NAIROBI — Kenya barred delegates from Taiwan from attending the “Our Ocean Conference, 2026” in Mombasa after last-minute visa revocations and what Taiwan described as the confiscation of passports and phones, the island’s government said on June 16.
Taiwan’s Ocean Affairs Council said Kenyan authorities revoked visas for visiting scientists and prevented some participants from leaving the airport area for more than 20 hours. The council called the actions “barbaric obstruction” and said they were taken under pressure from Beijing, which insists on the “One China” principle and opposes any official treatment of Taiwan as a sovereign state. China’s foreign ministry praised Kenya for “resolutely upholding the One China principle.”

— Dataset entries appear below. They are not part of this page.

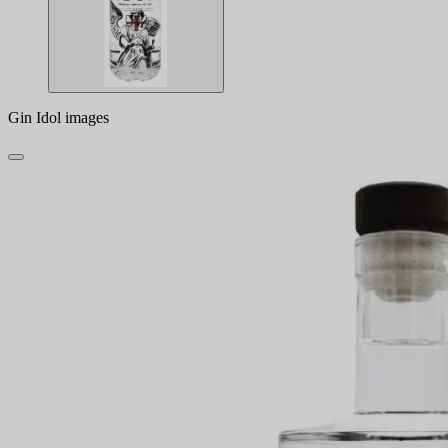
Gin Idol images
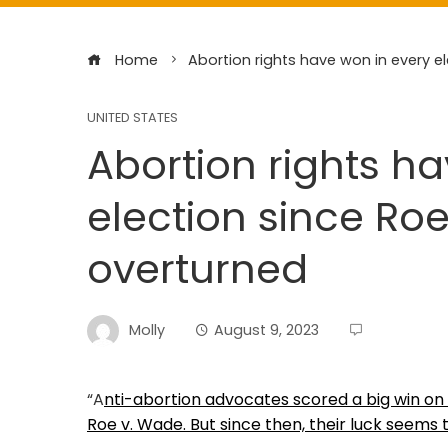
Home
Abortion rights have won in every e
UNITED STATES
Abortion rights h
election since Ro
overturned
Molly
August 9, 2023
“A
nti-abortion advocates scored a big win o
Roe v. Wade. But since then, their luck seems 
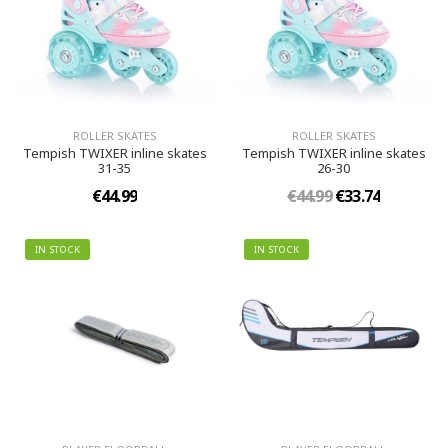
ROLLER SKATES
ROLLER SKATES
Tempish TWIXER inline skates
Tempish TWIXER inline skates
31-35
26-30
€44.99
€44.99
€33.74
IN STOCK
IN STOCK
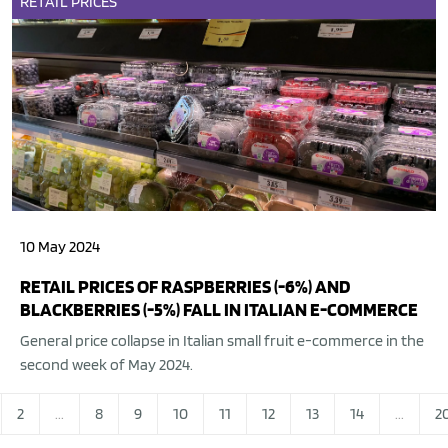
RETAIL
PRICES
10 May 2024
RETAIL PRICES OF RASPBERRIES (-6%) AND
BLACKBERRIES (-5%) FALL IN ITALIAN E-COMMERCE
General price collapse in Italian small fruit e-commerce in the
second week of May 2024.
2
...
8
9
10
11
12
13
14
...
2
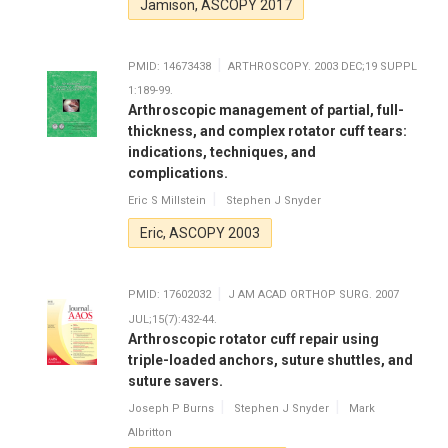
Jamison, ASCOPY 2017
PMID: 14673438
ARTHROSCOPY. 2003 DEC;19 SUPPL
1:189-99.
Arthroscopic management of partial, full-
thickness, and complex rotator cuff tears:
indications, techniques, and
complications.
Eric S Millstein
Stephen J Snyder
Eric, ASCOPY 2003
PMID: 17602032
J AM ACAD ORTHOP SURG. 2007
JUL;15(7):432-44.
Arthroscopic rotator cuff repair using
triple-loaded anchors, suture shuttles, and
suture savers.
Joseph P Burns
Stephen J Snyder
Mark
Albritton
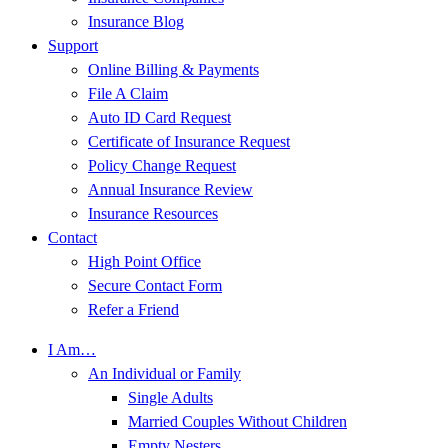
Insurance Blog
Support
Online Billing & Payments
File A Claim
Auto ID Card Request
Certificate of Insurance Request
Policy Change Request
Annual Insurance Review
Insurance Resources
Contact
High Point Office
Secure Contact Form
Refer a Friend
I Am…
An Individual or Family
Single Adults
Married Couples Without Children
Empty Nesters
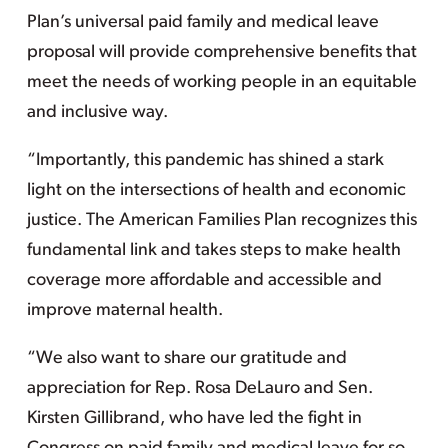
Plan’s universal paid family and medical leave
proposal will provide comprehensive benefits that
meet the needs of working people in an equitable
and inclusive way.
“Importantly, this pandemic has shined a stark
light on the intersections of health and economic
justice. The American Families Plan recognizes this
fundamental link and takes steps to make health
coverage more affordable and accessible and
improve maternal health.
“We also want to share our gratitude and
appreciation for Rep. Rosa DeLauro and Sen.
Kirsten Gillibrand, who have led the fight in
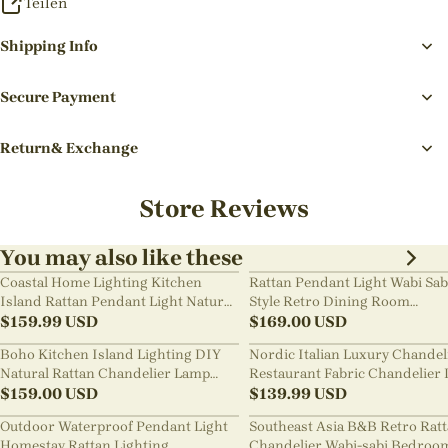
Teilen
Shipping Info
Secure Payment
Return& Exchange
Store Reviews
You may also like these
Coastal Home Lighting Kitchen
Rattan Pendant Light Wabi Sab
Island Rattan Pendant Light Natural
Style Retro Dining Room
Retro Luxurious Chandelier Wabi-
$
159.99
USD
Chandelier
$
169.00
USD
sabi Style
Boho Kitchen Island Lighting DIY
Nordic Italian Luxury Chandel
Natural Rattan Chandelier Lamp
Restaurant Fabric Chandelier 
Shades
$
159.00
USD
Room Staircase Lights
$
139.99
USD
Outdoor Waterproof Pendant Light
Southeast Asia B&B Retro Rat
Homestay Rattan Lighting
Chandelier Wabi-sabi Bedroo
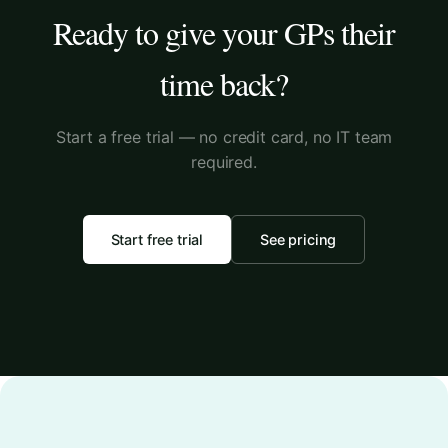
Ready to give your GPs their
time back?
Start a free trial — no credit card, no IT team
required.
Start free trial
See pricing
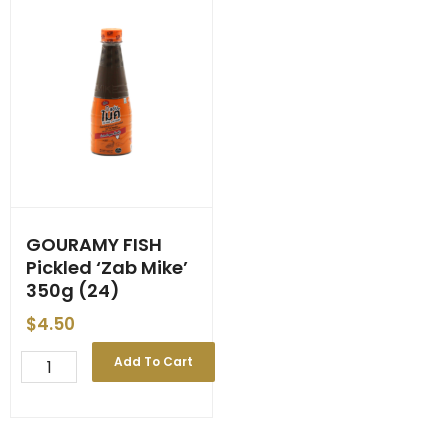
GOURAMY FISH
Pickled ‘Zab Mike’
350g (24)
$
4.50
GOURAMY
Add To Cart
FISH
Pickled
'Zab
Mike'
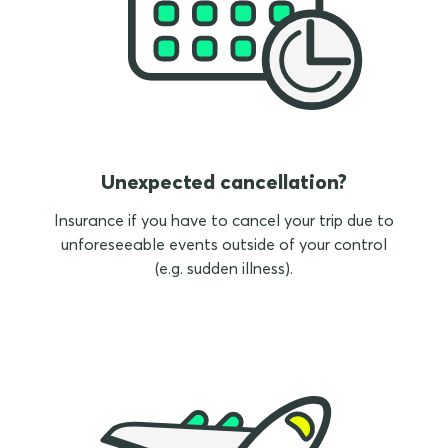
Unexpected cancellation?
Insurance if you have to cancel your trip due to
unforeseeable events outside of your control
(e.g. sudden illness).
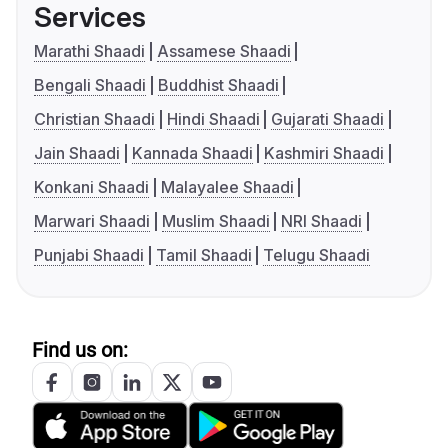
Services
Marathi Shaadi
Assamese Shaadi
Bengali Shaadi
Buddhist Shaadi
Christian Shaadi
Hindi Shaadi
Gujarati Shaadi
Jain Shaadi
Kannada Shaadi
Kashmiri Shaadi
Konkani Shaadi
Malayalee Shaadi
Marwari Shaadi
Muslim Shaadi
NRI Shaadi
Punjabi Shaadi
Tamil Shaadi
Telugu Shaadi
Find us on:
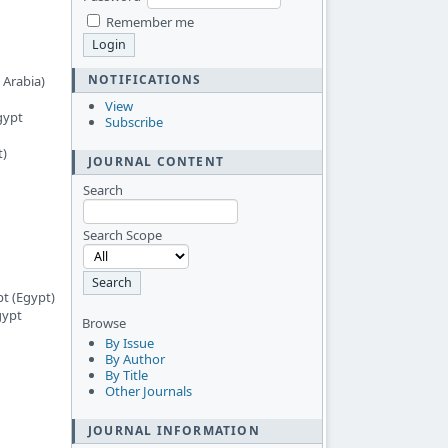
Remember me
NOTIFICATIONS
 Arabia)
View
gypt
Subscribe
t)
JOURNAL CONTENT
Search
Search Scope
pt (Egypt)
gypt
Browse
By Issue
By Author
By Title
Other Journals
JOURNAL INFORMATION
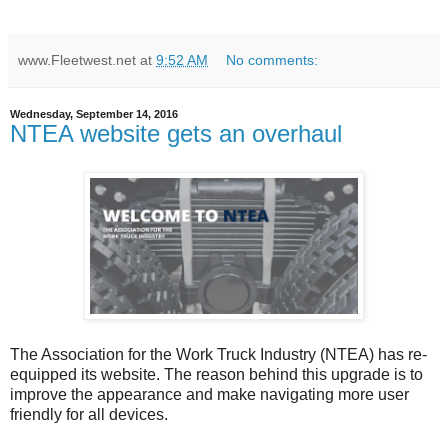
www.Fleetwest.net
at
9:52 AM
No comments:
Wednesday, September 14, 2016
NTEA website gets an overhaul
The Association for the Work Truck Industry (NTEA) has re-
equipped its website. The reason behind this upgrade is to
improve the appearance and make navigating more user
friendly for all devices.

Kenya’s foreign ministry and the conference organisers did not reply to requests for comment. Taiwan’s foreign minister, Lin Chia-lung, condemned Nairobi’s move, saying Kenya had “unilaterally distorted” the One China policy and blocked Taiwanese participation. Taiwan rejects Beijing’s sovereignty claims and has repeatedly objected to diplomatic isolation in international forums.
The Our Ocean conference convenes governments, scientists and civil-society groups to discuss marine protection and sustainable ocean use. Taiwan, which has active marine research programmes, said the exclusion deprived the event of scientific contribution and undermined cooperation on shared environmental challenges.